Work to complete: Please copy each line from the entries that contains the string "Belvézet".
** The records follows **
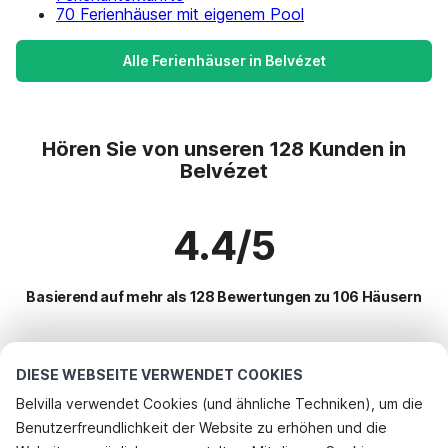
70 Ferienhäuser mit eigenem Pool
Alle Ferienhäuser in Belvézet
Hören Sie von unseren 128 Kunden in
Belvézet
4.4/5
Basierend auf mehr als 128 Bewertungen zu 106 Häusern
Beliebteste Reiseziele für Urlaub
DIESE WEBSEITE VERWENDET COOKIES
Belvilla verwendet Cookies (und ähnliche Techniken), um die
Top-Städte mit Top-Annehmlichkeiten für den Urlaub
Benutzerfreundlichkeit der Website zu erhöhen und die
** End of The records **
Result:
Alle Ferienhäuser in Belvézet
Belvézet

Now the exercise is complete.